Rumours are that the budget will be long tax cuts and spending promises – and probably lacking the fiscal controls that Mr Javid seemed keen to offer alongside his proposals for additional spending. The market took very little time in weighing up the pros and cons of increasing the national debt Vs. boosting the economy and decided that this would be a net positive, particularly over the next few years whilst we’re going it alone. The long term effects could look a lot bleaker, but the market doesn‘t think that far ahead.
On the complete flip-side of countries with burgeoning debt piles, Norway has got a very first world problem: Their $1.2 trillion sovereign wealth fund is wondering whether the value might be affected in the coming years by taxes that governments are considering levying against US tech giants. The fund’s two largest stock holdings are in Microsoft and Apple and if government’s clamp down and these companies start paying close to their fair share of taxes, their share price could well adjust downwards. Bloomberg has the story.
Staying with tech titans; Amazon has convinced a US judge to temporarily halt Microsoft’s work on a Department of Defense cloud computing contract worth about $10bn. Amazon argued that Donald Trump showed “unmistakable bias” in awarding the contract to Microsoft – not surprising as he has a personal beef with “Jeff Bozo”, who owns the Washington Post and is highly critical of Trump.

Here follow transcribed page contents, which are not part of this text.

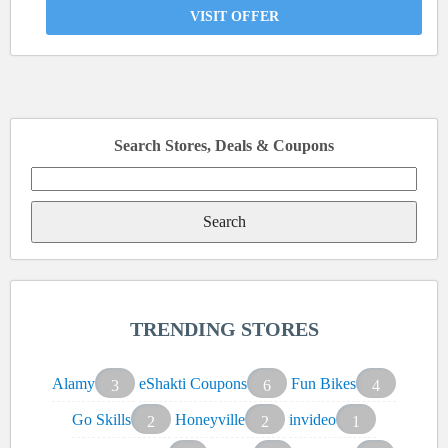
VISIT OFFER
Search Stores, Deals & Coupons
Search
for:
TRENDING STORES
Alamy
eShakti Coupons
Fun Bikes
3
6
4
Go Skills
Honeyville
invideo
2
2
1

Despite Trump’s tough talk on Huawei and how much of a risk their technology is to national security, the White House has granted US companies another 45 days to be able to do business with them. This extension has been rolling on since May last year as companies struggle to fill the gaps that Huawei would leave from alternative suppliers.
Argentina has cut interest rates by 4% (which sounds like a lot but that’s down to 44% from 48%) This came alongside them talking about a “deep debt restructuring” programme that they want to impose on creditors and are refusing to impose austerity measures on the country – if they owe you money, be afraid.
Next door, Brazil have had to jump into the FX market to prop up their currency: The central bank intervened with a billion dollars’ worth of swap trades to try and get the currency off record lows versus the US dollar. Such weak currencies make servicing foreign debt more expensive and Brazil isn’t the only country we’ll see with this problem if the Dollar’s strength persists.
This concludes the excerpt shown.